Os DIUs hormonais, que se tornaram cada vez mais populares nos últimos anos, evitam uma gestação indesejada por fornecerem pequenas quantidades de hormônios dentro do útero, bloqueando a ovulação. Na Dinamarca, onde o estudo foi contínuo, são a principal forma de contracepção entre mulheres que já têm filhos, diz Lina Morch, chefe da equipe de pesquisa do Instituto do Câncer Dinamarquês e principal autora do novo estudo.
Há muito tempo existe uma ligação entre outros tipos de contraceptivos hormonais e o risco elevado de câncer de mama, com trabalhos anteriores mostrando que as mulheres que tomam pílulas anticoncepcionais têm um risco de 20% a 60% maior.

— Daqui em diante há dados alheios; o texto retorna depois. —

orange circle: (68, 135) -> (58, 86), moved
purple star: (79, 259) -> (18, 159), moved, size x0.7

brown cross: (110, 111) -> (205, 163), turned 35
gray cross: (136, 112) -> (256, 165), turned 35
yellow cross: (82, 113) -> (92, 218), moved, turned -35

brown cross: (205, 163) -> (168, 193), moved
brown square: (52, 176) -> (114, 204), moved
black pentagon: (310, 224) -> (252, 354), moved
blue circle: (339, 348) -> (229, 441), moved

Um estudo realizado em 2010 com mais de 100 mil enfermeiras descobriu que as pílulas que usavam levonorgestrel sugerem ser responsáveis pela maior parte do risco excessivo associado aos anticoncepcionais orais. O trabalho, juntamente com outros, sugeriu que esse aumento diminui quando o uso é interrompido.

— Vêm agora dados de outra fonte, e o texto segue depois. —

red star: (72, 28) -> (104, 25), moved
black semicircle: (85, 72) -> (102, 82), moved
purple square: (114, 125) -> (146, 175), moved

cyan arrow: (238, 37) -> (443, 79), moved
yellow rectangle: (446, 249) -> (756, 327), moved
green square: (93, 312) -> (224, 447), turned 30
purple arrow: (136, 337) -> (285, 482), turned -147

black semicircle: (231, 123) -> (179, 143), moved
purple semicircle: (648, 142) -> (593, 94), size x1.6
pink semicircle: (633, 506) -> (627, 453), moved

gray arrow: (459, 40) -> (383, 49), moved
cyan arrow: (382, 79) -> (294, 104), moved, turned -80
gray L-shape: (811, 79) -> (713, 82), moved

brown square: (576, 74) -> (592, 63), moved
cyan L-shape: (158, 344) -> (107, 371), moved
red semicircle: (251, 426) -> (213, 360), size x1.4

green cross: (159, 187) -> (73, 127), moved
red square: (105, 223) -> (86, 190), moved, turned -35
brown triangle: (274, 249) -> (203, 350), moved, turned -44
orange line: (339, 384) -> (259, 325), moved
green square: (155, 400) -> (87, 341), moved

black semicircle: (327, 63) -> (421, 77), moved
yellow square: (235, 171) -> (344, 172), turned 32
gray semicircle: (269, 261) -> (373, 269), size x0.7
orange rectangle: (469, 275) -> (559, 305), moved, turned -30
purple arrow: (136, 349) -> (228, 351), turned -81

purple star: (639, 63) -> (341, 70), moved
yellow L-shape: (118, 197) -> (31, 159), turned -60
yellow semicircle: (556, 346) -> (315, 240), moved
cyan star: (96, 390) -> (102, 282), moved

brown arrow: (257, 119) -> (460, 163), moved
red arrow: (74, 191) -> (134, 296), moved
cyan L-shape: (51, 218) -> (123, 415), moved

No ano passado, um grande estudo do Reino Unido também constatou que os contraceptivos com progestinas (hormônios sintéticos que imitam os efeitos da progesterona) estavam associados a um aumento de aproximadamente 20% a 30% no risco de câncer de mama, sendo eles tomados na forma de pílulas, injetadas ou administradas por DIU. O levonorgestrel é um tipo de progestina.
Já o novo artigo no JAMA analisa especificamente as mulheres que não receberam nenhum outro contraceptivo hormonal até cinco anos antes do início do estudo, o que possibilitou relacionar mais estreitamente seus resultados ao DIU de levonorgestrel.
Os pesquisadores combinaram os usuários de DIU com os não usuários que tinham um histórico semelhante de uso de contraceptivos hormonais antes desse período e que compartilhavam outras características, incluindo idade, número de gestações e níveis de escolaridade. A idade média das mulheres no estudo foi de 38,3 anos.
No grupo de usuárias do DIU, houve um acréscimo de 14 casos de câncer de mama por 10.000 mulheres em cinco anos em relação às outras. O número de casos adicionais aumentou entre aqueles que obtiveram os dispositivos por mais de cinco anos, mas não houve um número suficiente a longo prazo para realizar tarefas estatisticamente significativas, explica Morch.
Uma possível limitação do estudo é que ele não levou em conta a frequência com que as mulheres fizeram exames para detecção de câncer de mama, pondera Christopher Li, epidemiologista especializado em doenças do Centro de Câncer Fred Hutch, nos EUA, que não participou da pesquisa . As mulheres com DIU podem ter maior probabilidade de acessar o serviço de saúde e fazer o exame, o que leva a taxas mais altas de detecção de câncer, avalia Li.
Porém, a Dinamarca tem acesso universal à assistência médica, diz Morch, portanto os pesquisadores responsáveis pelo estudo não esperam que tenham ocorrido diferenças no rastreamento entre usuários e não usuários de DIU. A cientista acrescenta que o trabalho controlou os níveis de escolaridade, o que poderia representar as diferenças no conhecimento das pessoas e a frequência com que elas usam o sistema de saúde.
Entre as limitações, o estudo também não discriminou como o risco de câncer de mama associado ao uso do DIU variava de acordo com a idade, o que é importante porque ele geralmente cresce com o passar do tempo.
Breitkopf, da Mayo Clinic, defende que, embora os DIUs apresentem riscos, que também incluam coágulos sanguíneos e maior probabilidade de depressão, eles podem prevenir a gravidez na vasta maioria dos casos com segurança e eficácia e reduzir significativamente o sangramento menstrual intenso.
— Para muitas pessoas, essa é uma melhoria que altera a vida — afirma. Ele diz ainda que não recomendaria o anticoncepcional para pacientes com forte histórico familiar ou risco genético de câncer de mama, mas “para a maioria das pessoas com risco médio de câncer de mama, ainda é uma boa opção”.